CHAPTER # 1

Significant Figures:

                        The most reliable digits in a number that are known with certainty.

Rules of Determining Significant Figures:

• Non zero digits are all significant; for example 363 has three significant figures and 0.68 has only two significant figures.
• Zero’s between non zero digits are significant; for example, 5004 has four significant figures and likewise 20.4 has three significant figures.
• Zero’s locating the decimal point in numbers less than one are not significant; for example, 0.062 has two significant figures and 0.001 has only one significant figure.
• Final zeros to the right of the decimal point are significant; fir example, 2.000 has four significant figures and 506.40 has five significant figures.
• Zeros that locate the decimal point in numbers larger than one are not necessarily significant; for example, 40 has one significant and 2360 has three significant figures.

Rounding off Data:

                        A process of reducing the digits in a number in order to get the desired number of digits is called rounding off data.
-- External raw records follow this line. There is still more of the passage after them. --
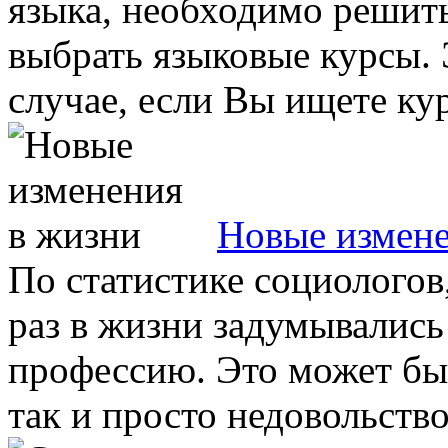
языка, необходимо решить
выбрать языковые курсы. 
случае, если Вы ищете курс
Новые измене
По статистике социологов
раз в жизни задумывались 
профессию. Это может бы
так и просто недовольство 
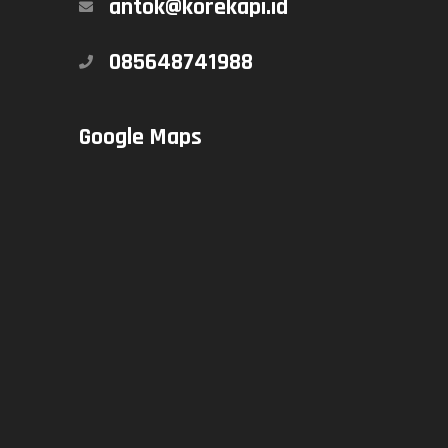
antok@korekapi.id
085648741988
Google Maps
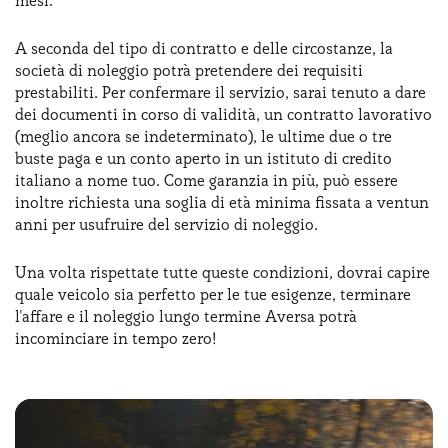
mesi.
A seconda del tipo di contratto e delle circostanze, la
società di noleggio potrà pretendere dei requisiti
prestabiliti. Per confermare il servizio, sarai tenuto a dare
dei documenti in corso di validità, un contratto lavorativo
(meglio ancora se indeterminato), le ultime due o tre
buste paga e un conto aperto in un istituto di credito
italiano a nome tuo. Come garanzia in più, può essere
inoltre richiesta una soglia di età minima fissata a ventun
anni per usufruire del servizio di noleggio.
Una volta rispettate tutte queste condizioni, dovrai capire
quale veicolo sia perfetto per le tue esigenze, terminare
l'affare e il noleggio lungo termine Aversa potrà
incominciare in tempo zero!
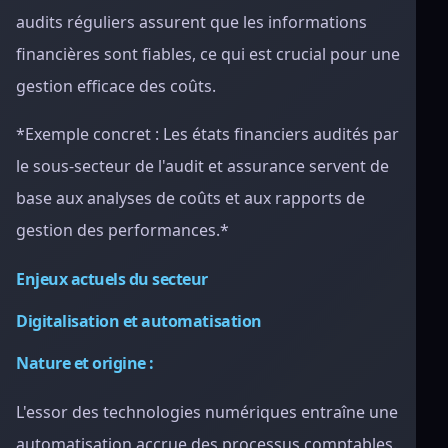
audits réguliers assurent que les informations
financières sont fiables, ce qui est crucial pour une
gestion efficace des coûts.
*Exemple concret : Les états financiers audités par
le sous-secteur de l'audit et assurance servent de
base aux analyses de coûts et aux rapports de
gestion des performances.*
Enjeux actuels du secteur
Digitalisation et automatisation
Nature et origine :
L'essor des technologies numériques entraîne une
automatisation accrue des processus comptables.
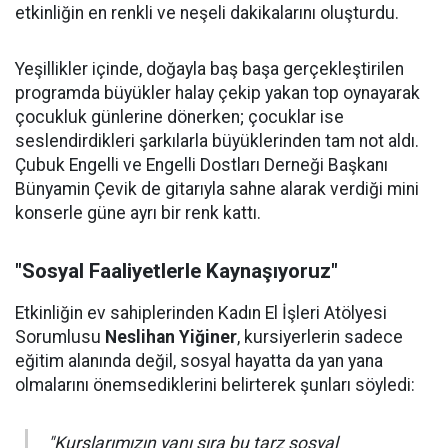
etkinliğin en renkli ve neşeli dakikalarını oluşturdu.
Yeşillikler içinde, doğayla baş başa gerçekleştirilen
programda büyükler halay çekip yakan top oynayarak
çocukluk günlerine dönerken; çocuklar ise
seslendirdikleri şarkılarla büyüklerinden tam not aldı.
Çubuk Engelli ve Engelli Dostları Derneği Başkanı
Bünyamin Çevik de gitarıyla sahne alarak verdiği mini
konserle güne ayrı bir renk kattı.
"Sosyal Faaliyetlerle Kaynaşıyoruz"
Etkinliğin ev sahiplerinden Kadın El İşleri Atölyesi
Sorumlusu
Neslihan Yiğiner
, kursiyerlerin sadece
eğitim alanında değil, sosyal hayatta da yan yana
olmalarını önemsediklerini belirterek şunları söyledi:
"Kurslarımızın yanı sıra bu tarz sosyal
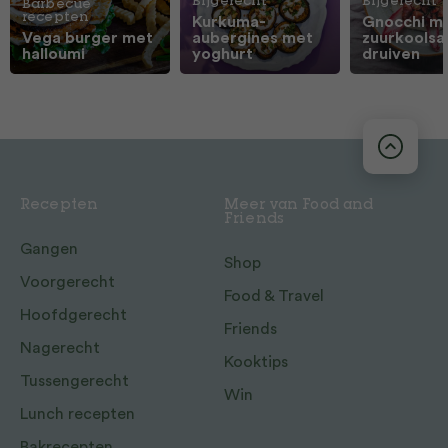
Bijgerecht
Bijgerecht
Barbecue
recepten
Kurkuma-
Gnocchi m
Vega burger met
aubergines met
zuurkoolsa
halloumi
yoghurt
druiven
Recepten
Meer van Food and
Friends
Gangen
Shop
Voorgerecht
Food & Travel
Hoofdgerecht
Friends
Nagerecht
Kooktips
Tussengerecht
Win
Lunch recepten
Bakrecepten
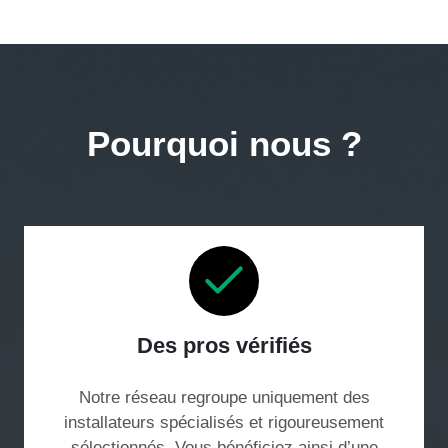
Pourquoi nous ?
Des pros vérifiés
Notre réseau regroupe uniquement des
installateurs spécialisés et rigoureusement
sélectionnés. Vous bénéficiez ainsi d’une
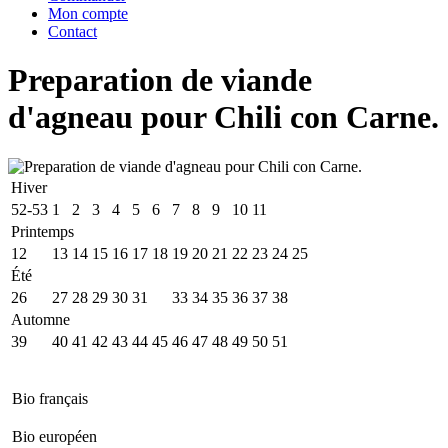
Mon compte
Contact
Preparation de viande
d'agneau pour Chili con Carne.
Hiver
52-53
1
2
3
4
5
6
7
8
9
10
11
Printemps
12
13
14
15
16
17
18
19
20
21
22
23
24
25
Été
26
27
28
29
30
31
32
33
34
35
36
37
38
Automne
39
40
41
42
43
44
45
46
47
48
49
50
51
Bio français
Bio européen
Rules for Rounding off Data:

• If the digits to be dropped is greater than 5, then add 1 to the last digit to be retained and drop all digits farther to the right. Thus 5.768 is rounded off to 5.77 to three significant digits (the last digit “9” dropped us greater than 5) and to 5.8 to two significant figures (the last digit “6” dropped is greater than 5).
• If the digit to be dropped is less than 5, then simply drop it and also all digits farther to the right. Thus 5.734 is rounded off to 5.73 to three significant digits (the last digit “4” dropped is less than 5) and 5.7 to two significant digits (the last digit “3” dropped is also less than 5).
• If the digit to be dropped is exactly 5, then two possible situation arise due to even and off nature of the last digit to be retained:

1. If the digit to be retained is even, then just drop the “5”. Thus 7.865 is rounded off to 7.86 to three significant digits (the digit to be retained “6” is even).
2. If the digit to be retained is off, then add 1 to it. Thus 6.75 is rounded off to 6.8 to two significant digits (the digit to be retained “7” is odd).

Atom:

            Atom is the Greek word. The smallest particle if an element that does not exist freely but can take part in chemical reaction is called an Atom

Molecule:

            Combination of two or more atoms which exist element independently.

Ion:

            The charged particle of an atom is called Ion

Cat ion(+ve) , An ion (-ve)

Atomic Number:

            The number of proton present in the nucleus of an atom is called Atomic Number.

It is represented by ‘Z’

Mass Number:

            The sum of number of proton and number of neutrons present in the nucleus of an atom is called Mass Number.

Atomic Mass:

            The mass of an atom of an element as compared to the mass of one atom like C¹² is called Atomic mass.

Formula Mass:

            The sum of atomic masses of an atoms of all elements presents in the formula of a compound is called formula mass.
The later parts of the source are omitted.